> _INFORMATION SHOWN_
# # #
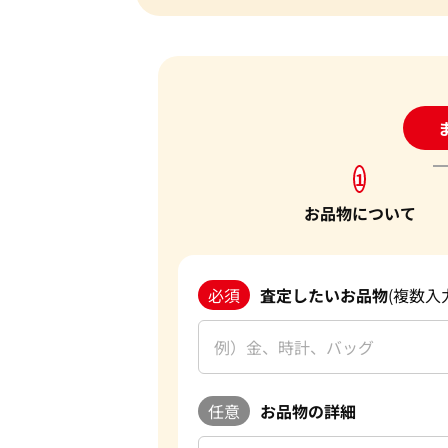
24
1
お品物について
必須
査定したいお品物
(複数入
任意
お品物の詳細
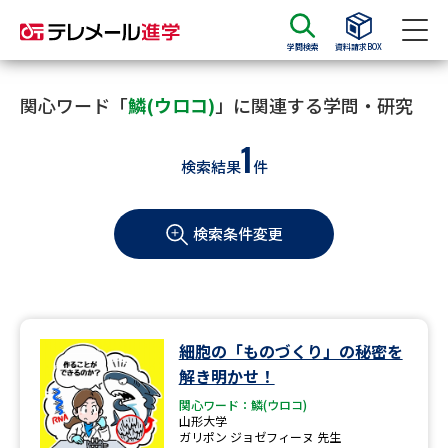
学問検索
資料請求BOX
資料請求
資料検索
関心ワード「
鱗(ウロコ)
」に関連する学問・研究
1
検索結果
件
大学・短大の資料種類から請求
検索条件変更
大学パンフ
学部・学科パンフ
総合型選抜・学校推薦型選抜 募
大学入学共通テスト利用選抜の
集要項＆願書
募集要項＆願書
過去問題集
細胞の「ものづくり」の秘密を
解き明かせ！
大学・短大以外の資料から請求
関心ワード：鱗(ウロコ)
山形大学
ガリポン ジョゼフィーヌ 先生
# # #
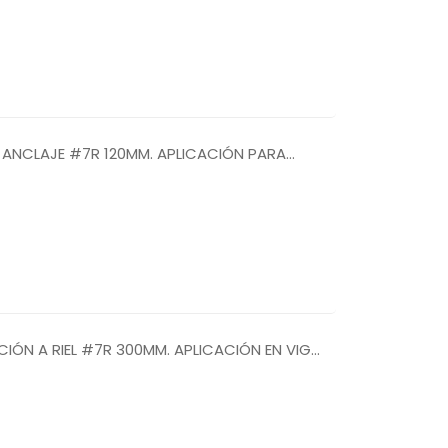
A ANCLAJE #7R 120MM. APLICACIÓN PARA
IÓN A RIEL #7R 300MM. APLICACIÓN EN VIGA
# # #
> _EXERCISE OBJECTIVE_
Out of the records above, pull each line containing the word "APLICACIÓN".

> _OUTPUT_
A ANCLAJE #7R 120MM. APLICACIÓN PARA
IÓN A RIEL #7R 300MM. APLICACIÓN EN VIGA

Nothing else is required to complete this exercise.